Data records
- Opening Delimiter -

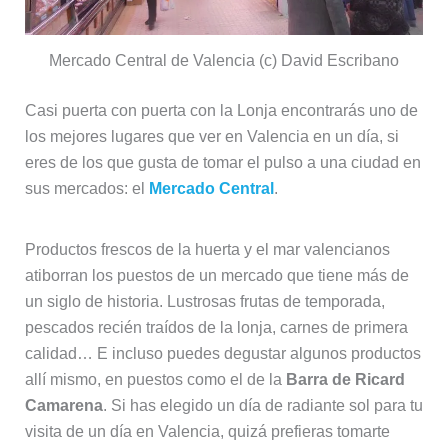
Mercado Central de Valencia (c) David Escribano
Casi puerta con puerta con la Lonja encontrarás uno de
los mejores lugares que ver en Valencia en un día, si
eres de los que gusta de tomar el pulso a una ciudad en
sus mercados: el
Mercado Central
.
Productos frescos de la huerta y el mar valencianos
atiborran los puestos de un mercado que tiene más de
un siglo de historia. Lustrosas frutas de temporada,
pescados recién traídos de la lonja, carnes de primera
calidad… E incluso puedes degustar algunos productos
allí mismo, en puestos como el de la
Barra de Ricard
Camarena
. Si has elegido un día de radiante sol para tu
visita de un día en Valencia, quizá prefieras tomarte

- Closing Delimiter -

■ **Your objective**:
The records above are to be repeated exactly, with the pictures left out.

■ **Result below**:
Mercado Central de Valencia (c) David Escribano
Casi puerta con puerta con la Lonja encontrarás uno de
los mejores lugares que ver en Valencia en un día, si
eres de los que gusta de tomar el pulso a una ciudad en
sus mercados: el
Mercado Central
.
Productos frescos de la huerta y el mar valencianos
atiborran los puestos de un mercado que tiene más de
un siglo de historia. Lustrosas frutas de temporada,
pescados recién traídos de la lonja, carnes de primera
calidad… E incluso puedes degustar algunos productos
allí mismo, en puestos como el de la
Barra de Ricard
Camarena
. Si has elegido un día de radiante sol para tu
visita de un día en Valencia, quizá prefieras tomarte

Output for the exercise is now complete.